[Your objective]:
Set down exactly the lines running from the line with "Kabupaten Gresik Dorong Implementasi" to the end of the listing below, both ends included.

[Dataset records]:
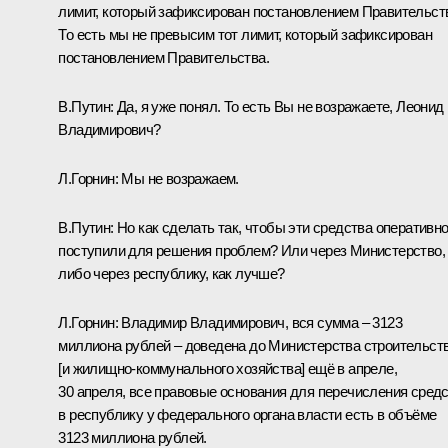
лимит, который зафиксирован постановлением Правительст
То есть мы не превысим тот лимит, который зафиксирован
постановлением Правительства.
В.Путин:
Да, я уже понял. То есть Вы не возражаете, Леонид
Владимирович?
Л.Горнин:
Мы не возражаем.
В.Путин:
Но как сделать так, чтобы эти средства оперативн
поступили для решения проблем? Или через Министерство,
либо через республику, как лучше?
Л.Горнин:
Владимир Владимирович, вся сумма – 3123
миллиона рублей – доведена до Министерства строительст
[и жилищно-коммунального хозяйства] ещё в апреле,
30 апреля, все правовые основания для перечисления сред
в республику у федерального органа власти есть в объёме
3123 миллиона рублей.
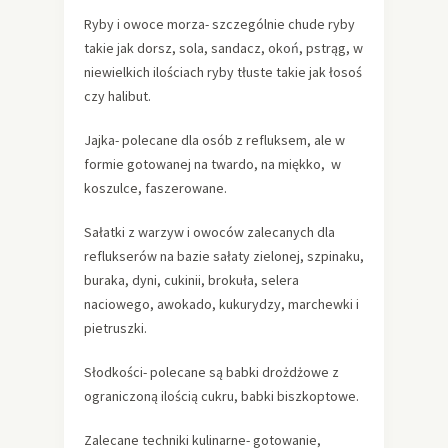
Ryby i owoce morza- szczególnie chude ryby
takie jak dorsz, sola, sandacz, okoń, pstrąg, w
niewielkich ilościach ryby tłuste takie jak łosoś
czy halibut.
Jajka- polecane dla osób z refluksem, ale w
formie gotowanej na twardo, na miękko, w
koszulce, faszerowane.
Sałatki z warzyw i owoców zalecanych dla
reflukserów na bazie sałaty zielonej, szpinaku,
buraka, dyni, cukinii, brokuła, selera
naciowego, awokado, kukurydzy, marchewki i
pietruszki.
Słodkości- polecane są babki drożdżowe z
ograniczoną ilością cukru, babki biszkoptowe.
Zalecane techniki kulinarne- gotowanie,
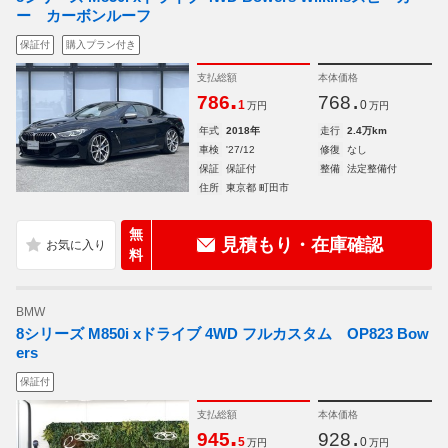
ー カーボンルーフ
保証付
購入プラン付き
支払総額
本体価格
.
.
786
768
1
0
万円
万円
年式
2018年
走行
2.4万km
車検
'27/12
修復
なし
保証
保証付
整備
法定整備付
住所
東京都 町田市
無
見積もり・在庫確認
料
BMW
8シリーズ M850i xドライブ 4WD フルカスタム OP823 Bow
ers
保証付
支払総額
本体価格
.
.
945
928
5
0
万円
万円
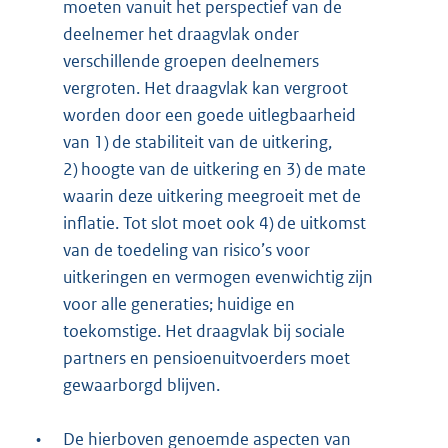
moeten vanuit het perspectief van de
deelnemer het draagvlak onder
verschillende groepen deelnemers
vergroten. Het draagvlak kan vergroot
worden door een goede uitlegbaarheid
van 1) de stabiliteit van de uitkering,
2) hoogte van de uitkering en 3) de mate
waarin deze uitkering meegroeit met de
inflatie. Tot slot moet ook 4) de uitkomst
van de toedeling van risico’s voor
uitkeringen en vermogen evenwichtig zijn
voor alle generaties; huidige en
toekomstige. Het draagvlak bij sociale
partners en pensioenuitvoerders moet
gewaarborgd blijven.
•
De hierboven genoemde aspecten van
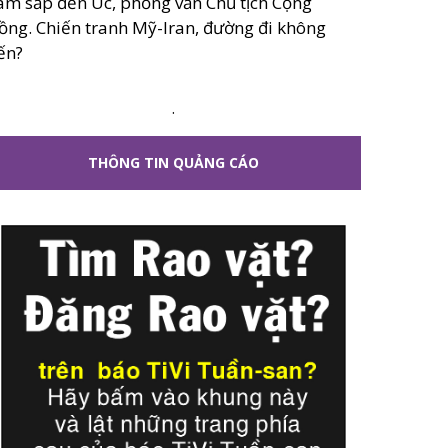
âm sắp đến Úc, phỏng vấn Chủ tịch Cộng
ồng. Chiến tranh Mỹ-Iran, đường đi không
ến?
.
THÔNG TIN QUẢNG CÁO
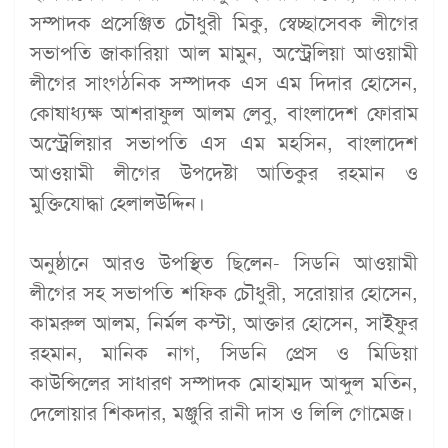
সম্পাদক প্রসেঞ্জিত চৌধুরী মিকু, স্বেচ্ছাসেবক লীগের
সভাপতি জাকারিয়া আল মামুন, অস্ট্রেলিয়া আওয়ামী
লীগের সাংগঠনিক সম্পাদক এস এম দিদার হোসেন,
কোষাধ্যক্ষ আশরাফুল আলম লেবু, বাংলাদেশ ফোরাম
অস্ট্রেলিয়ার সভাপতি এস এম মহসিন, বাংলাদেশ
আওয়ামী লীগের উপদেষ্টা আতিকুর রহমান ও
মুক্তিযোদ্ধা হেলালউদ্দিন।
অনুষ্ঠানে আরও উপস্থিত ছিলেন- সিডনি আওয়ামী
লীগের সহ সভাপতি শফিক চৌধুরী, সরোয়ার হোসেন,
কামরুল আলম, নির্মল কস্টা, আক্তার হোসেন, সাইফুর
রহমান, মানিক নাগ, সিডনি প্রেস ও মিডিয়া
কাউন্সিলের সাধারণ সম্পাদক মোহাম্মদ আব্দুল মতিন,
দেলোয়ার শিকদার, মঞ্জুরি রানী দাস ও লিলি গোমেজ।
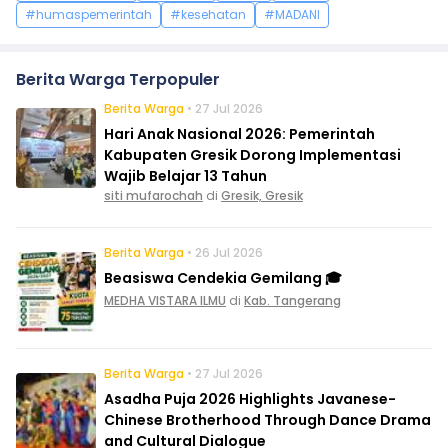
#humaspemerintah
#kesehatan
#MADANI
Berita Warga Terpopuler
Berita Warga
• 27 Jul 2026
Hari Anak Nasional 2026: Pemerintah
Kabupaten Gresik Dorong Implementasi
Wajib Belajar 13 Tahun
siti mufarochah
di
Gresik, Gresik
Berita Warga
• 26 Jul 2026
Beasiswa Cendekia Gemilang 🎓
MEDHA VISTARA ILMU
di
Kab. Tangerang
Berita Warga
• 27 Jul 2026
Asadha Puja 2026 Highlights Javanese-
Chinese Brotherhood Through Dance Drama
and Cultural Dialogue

[Output for this task]:
Kabupaten Gresik Dorong Implementasi
Wajib Belajar 13 Tahun
siti mufarochah
di
Gresik, Gresik
Berita Warga
• 26 Jul 2026
Beasiswa Cendekia Gemilang 🎓
MEDHA VISTARA ILMU
di
Kab. Tangerang
Berita Warga
• 27 Jul 2026
Asadha Puja 2026 Highlights Javanese-
Chinese Brotherhood Through Dance Drama
and Cultural Dialogue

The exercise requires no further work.